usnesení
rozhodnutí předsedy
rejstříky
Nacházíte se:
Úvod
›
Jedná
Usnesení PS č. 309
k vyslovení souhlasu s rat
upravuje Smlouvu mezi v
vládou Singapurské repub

Required action: Return exactly the lines from the line bearing "rozhodnutí předsedy" to the end of the records, inclusive of both; include no other lines.

Result for this task:
rozhodnutí předsedy
rejstříky
Nacházíte se:
Úvod
›
Jedná
Usnesení PS č. 309
k vyslovení souhlasu s rat
upravuje Smlouvu mezi v
vládou Singapurské repub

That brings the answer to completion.